The Tornados – “Telstar”

This is quite a weird song actually with a strange sound effect intro that I like. But it definitely doesn’t rock. It sounds like something that should be heard at the World’s Fair rather than on the pop radio station.

Steve Lawrence – “Go Away Little Girl”

The Rooftop Singers – “Walk Right In”

This is a very cute song with some nice guitar riffs but it most certainly does not rock.

Paul & Paula – “Hey Paula”

The Beatles rendered stuff like this absolutely ridiculously lame.

The Four Seasons – “Walk Like A Man”

I think the equation goes something like this: As Nirvana was to Poison, The Beatles were to The Four Seasons.

The Chiffons – “He’s So Fine”

Little Peggy March – “I Will Follow Him”

Jimmy Soul – “If You Wanna Be Happy”

Another very cute song that I think ages a bit better than most of the other songs from this era.

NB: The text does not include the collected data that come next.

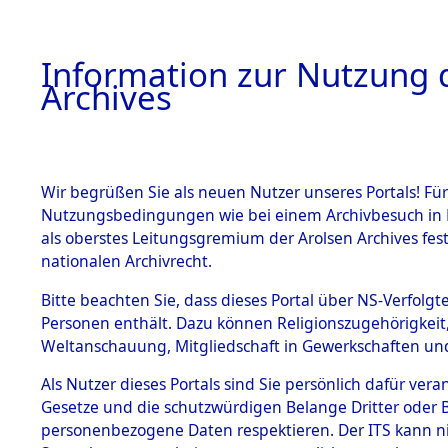
Information zur Nutzung d
Archives
HOME
BESTANDSBESCHREIBUNG
ARCHIVAL
Wir begrüßen Sie als neuen Nutzer unseres Portals! Für
Nutzungsbedingungen wie bei einem Archivbesuch in B
als oberstes Leitungsgremium der Arolsen Archives f
BESTÄNDE
0009 (108
nationalen Archivrecht.
1.
Bitte beachten Sie, dass dieses Portal über NS-Verfolgte
Inhaftierungsdoku
Personen enthält. Dazu können Religionszugehörigkeit,
mente
Weltanschauung, Mitgliedschaft in Gewerkschaften und 
1.2.9 Beim ITS
verwahrte
Als Nutzer dieses Portals sind Sie persönlich dafür vera
Effekten
Gesetze und die schutzwürdigen Belange Dritter oder B
1.2.9.1
personenbezogene Daten respektieren. Der ITS kann nic
Effekten aus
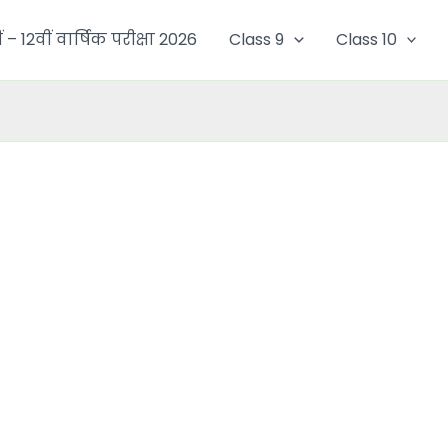
ं – 12वीं वार्षिक परीक्षा 2026
Class 9
Class 10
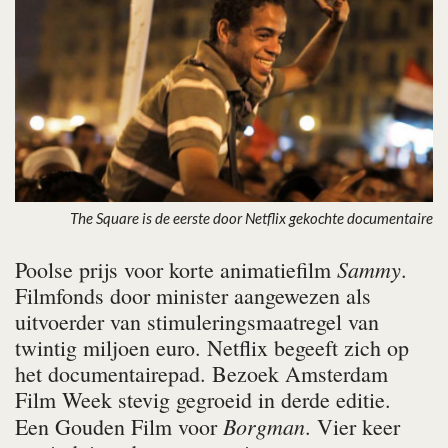
The Square is de eerste door Netflix gekochte documentaire
Sammy
Poolse prijs voor korte animatiefilm
.
Filmfonds door minister aangewezen als
uitvoerder van stimuleringsmaatregel van
twintig miljoen euro. Netflix begeeft zich op
het documentairepad. Bezoek Amsterdam
Film Week stevig gegroeid in derde editie.
Borgman
Een Gouden Film voor
. Vier keer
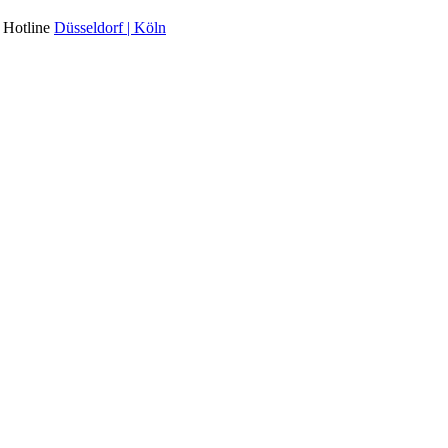
l Hotline
Düsseldorf | Köln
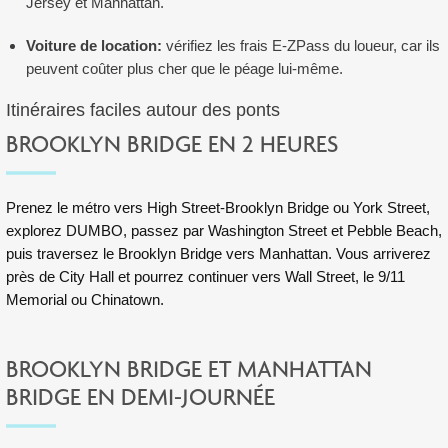
Jersey et Manhattan.
Voiture de location:
vérifiez les frais E-ZPass du loueur, car ils
peuvent coûter plus cher que le péage lui-même.
Itinéraires faciles autour des ponts
BROOKLYN BRIDGE EN 2 HEURES
Prenez le métro vers High Street-Brooklyn Bridge ou York Street,
explorez DUMBO, passez par Washington Street et Pebble Beach,
puis traversez le Brooklyn Bridge vers Manhattan. Vous arriverez
près de City Hall et pourrez continuer vers
Wall Street
, le
9/11
Memorial
ou Chinatown.
BROOKLYN BRIDGE ET MANHATTAN
BRIDGE EN DEMI-JOURNÉE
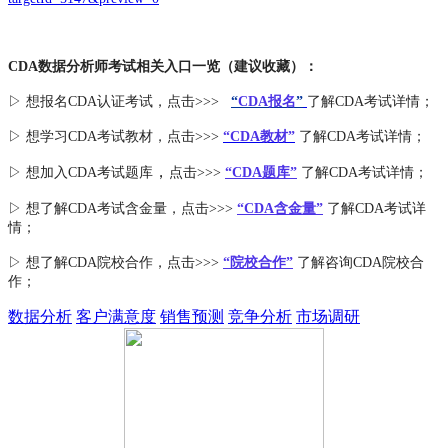
CDA数据分析师考试相关入口一览（建议收藏）：
▷ 想报名CDA认证考试，点击>>>
“
CDA报名
”
了解CDA考试详情；
▷ 想学习CDA考试教材，点击>>>
“CDA教材”
了解CDA考试详情；
，
▷ 想加入
CDA考试题库
点击>>>
“CDA
题库
”
了解CDA考试详情；
▷ 想了解CDA
考试
含金量
，点击>>>
“CDA含金量”
了解CDA考试详
情；
▷ 想了解CDA
院校合作
，点击>>>
“院校合作”
了解咨询CDA院校合
作；
数据分析
客户满意度
销售预测
竞争分析
市场调研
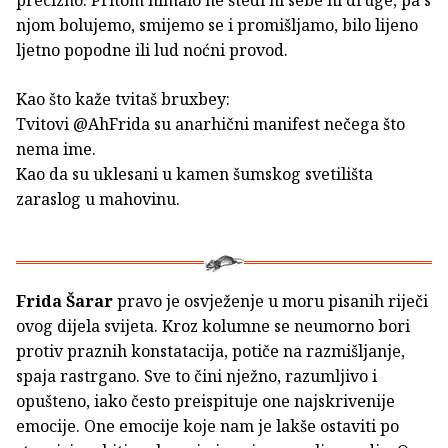
njom bolujemo, smijemo se i promišljamo, bilo lijeno
ljetno popodne ili lud noćni provod.
Kao što kaže tvitaš bruxbey:
Tvitovi @AhFrida su anarhični manifest nečega što
nema ime.
Kao da su uklesani u kamen šumskog svetilišta
zaraslog u mahovinu.
Frida Šarar
pravo je osvježenje u moru pisanih riječi
ovog dijela svijeta. Kroz kolumne se neumorno bori
protiv praznih konstatacija, potiče na razmišljanje,
spaja rastrgano. Sve to čini nježno, razumljivo i
opušteno, iako često preispituje one najskrivenije
emocije. One emocije koje nam je lakše ostaviti po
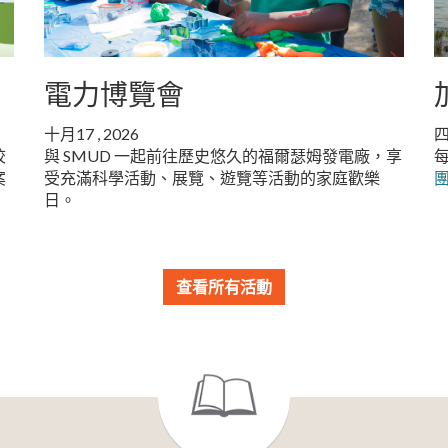
電力博覽會
十月17 , 2026
四
校
與 SMUD 一起前往歷史悠久的福爾瑟姆發電廠，享
案
受充滿科學活動、展覽、遊覽等活動的家庭歡樂
日。
查看所有活動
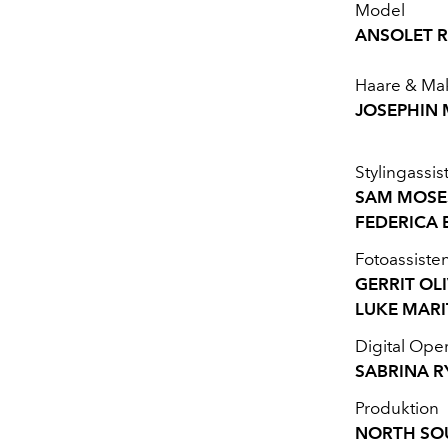
Model
ANSOLET R
Haare & M
JOSEPHIN
Stylingassis
SAM MOSE
FEDERICA 
Fotoassiste
GERRIT OLI
LUKE MARI
Digital Ope
SABRINA 
Produktion
NORTH SO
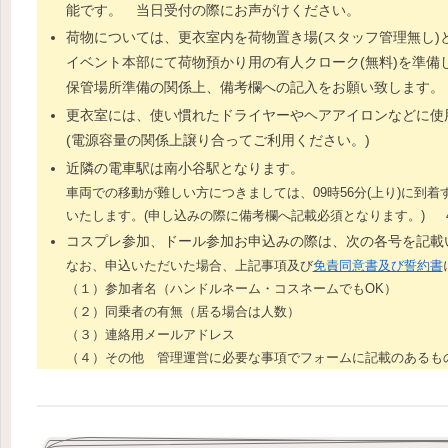
能です。 当日受付の際にお声がけください。
荷物については、更衣室内を荷物置き場(スタッフ管理無し)
イベント本部にて荷物預かり用の有人クローク(無料)を準
保管場所準備の関係上、備考欄への記入をお願い致します。
更衣室には、使い慣れたドライヤーやヘアアイロンなどに使用で
(電源容量の関係上譲り合ってご利用ください。)
近隣の電車駅は南小谷駅となります。
車両での移動が難しい方につきましては、09時56分(上り)に到
いたします。(申し込みの際に備考欄へ記載必須となります。) 4
コスプレ参加、ドール参加お申込みの際は、次の各号を記載
なお、申込いただいた場合、上記事項及び
免責同意書及び誓約書
（１）参加者名（ハンドルネーム・コスネームでもOK）
（２）同乗者の有無（居る場合は人数）
（３）連絡用メールアドレス
（４）その他 管理運営に必要な事項でフォームに記載のあるも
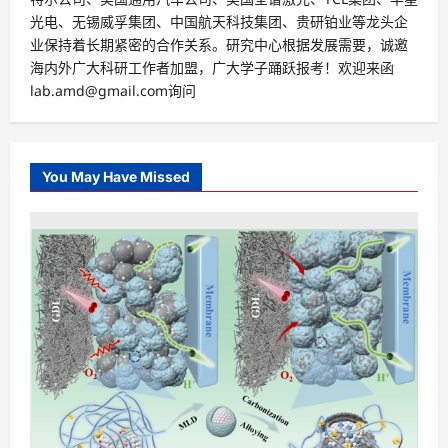
光电、无锡威孚集团、中国航天科技集团、贵研铂业等龙头企
业保持着长期紧密的合作关系。研究中心根据发展需要，诚邀
海内外广大科研工作者加盟，广大学子踊跃报考！欢迎来函
lab.amd@gmail.com询问
You May Have Missed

Leslie Gore – “It’s My Party”

Kyu Sakamonto – “Sukiyaki”

I find it almost impossible to believe this song was #1 in 1963 in America. WTF?

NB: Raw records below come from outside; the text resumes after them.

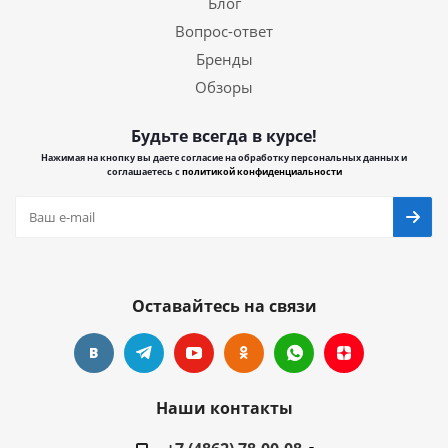
Блог
Вопрос-ответ
Бренды
Обзоры
Будьте всегда в курсе!
Нажимая на кнопку вы даете согласие на обработку персональных данных и
соглашаетесь с
политикой конфиденциальности
Оставайтесь на связи
Наши контакты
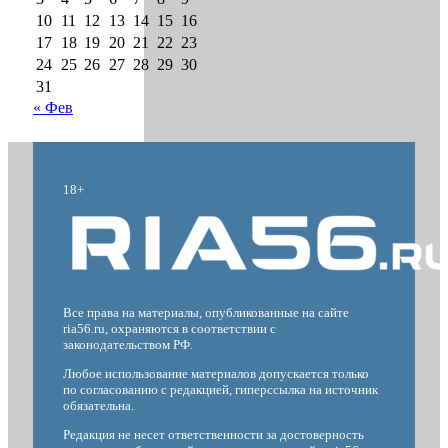
10
11
12
13
14
15
16
17
18
19
20
21
22
23
24
25
26
27
28
29
30
31
« Фев
18+
Все права на материалы, опубликованные на сайте
ria56.ru, охраняются в соответствии с
законодательством РФ.
Любое использование материалов допускается только
по согласованию с редакцией, гиперссылка на источник
обязательна.
Редакция не несет ответственности за достоверность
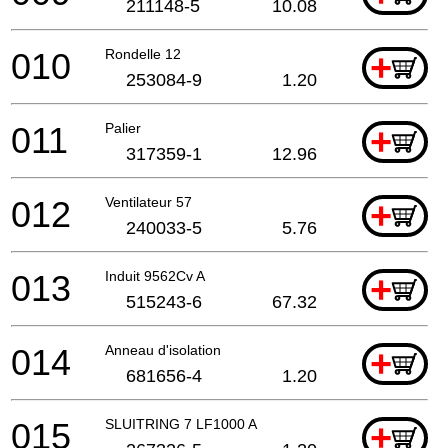
211148-5
10.08
010
Rondelle 12
+
253084-9
1.20
011
Palier
+
317359-1
12.96
012
Ventilateur 57
+
240033-5
5.76
013
Induit 9562Cv A
+
515243-6
67.32
014
Anneau d'isolation
+
681656-4
1.20
015
SLUITRING 7 LF1000 A
+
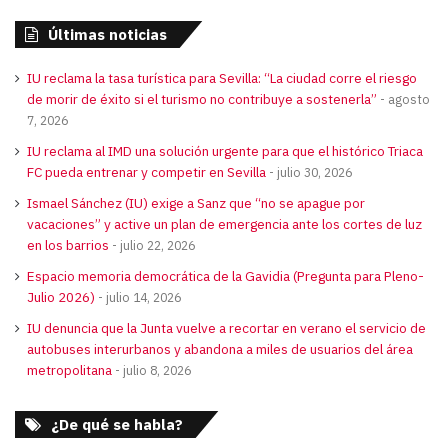
Últimas noticias
IU reclama la tasa turística para Sevilla: “La ciudad corre el riesgo
de morir de éxito si el turismo no contribuye a sostenerla”
agosto
7, 2026
IU reclama al IMD una solución urgente para que el histórico Triaca
FC pueda entrenar y competir en Sevilla
julio 30, 2026
Ismael Sánchez (IU) exige a Sanz que “no se apague por
vacaciones” y active un plan de emergencia ante los cortes de luz
en los barrios
julio 22, 2026
Espacio memoria democrática de la Gavidia (Pregunta para Pleno-
Julio 2026)
julio 14, 2026
IU denuncia que la Junta vuelve a recortar en verano el servicio de
autobuses interurbanos y abandona a miles de usuarios del área
metropolitana
julio 8, 2026
¿De qué se habla?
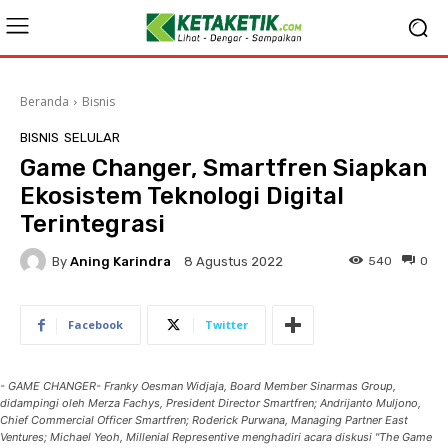
Beranda
Bisnis
BISNIS
SELULAR
Game Changer, Smartfren Siapkan
Ekosistem Teknologi Digital
Terintegrasi
By
Aning Karindra
540
0
8 Agustus 2022
Facebook
Twitter
- GAME CHANGER- Franky Oesman Widjaja, Board Member Sinarmas Group,
didampingi oleh Merza Fachys, President Director Smartfren; Andrijanto Muljono,
Chief Commercial Officer Smartfren; Roderick Purwana, Managing Partner East
Ventures; Michael Yeoh, Millenial Representive menghadiri acara diskusi "The Game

The Essex – “Easier Said Than Done”

Jan & Dean – “Surf City”

This sort of “surf rock” was probably the closest thing on the charts in ’63 to what The Beatles would be bringing in ’64.

The Tymes – “So Much In Love”

I actually really like this song for some reason. I get the feeling Boyz II Men were influenced by this one. But I have no proof for such a declaration.

Little Stevie Wonder – “Fingertips Pt. 2″

It shows the state of popular music in 1963 that a 13 year old rocked harder than anyone else on the charts.

The Angels – “My Boyfriend’s Back”

I think this song may be the best example of the sort of musical environment The Beatles burst into in ’64. Sure it’s a cute catchy song. If you’re 8 years old.

Bobby Vinton – “Blue Velvet”

David Lynch later named a movie after this song (it’s a great movie by the way, check it out if you haven’t seen it) that ups it’s cred quite a bit. And it is a cool song for what it is. But I think it is a good example of the kind of song The Beatles would render history.

Jimmy Gilmer & The Fireballs – “Sugar Shack”

This song is crazy cheezy. It’s hard to believe it was #1 for 5 weeks.

Nino Tempo and April Stevens – “Deep Purple”

A little bit of trivia for you: This was the #1 song when JFK was assassinated.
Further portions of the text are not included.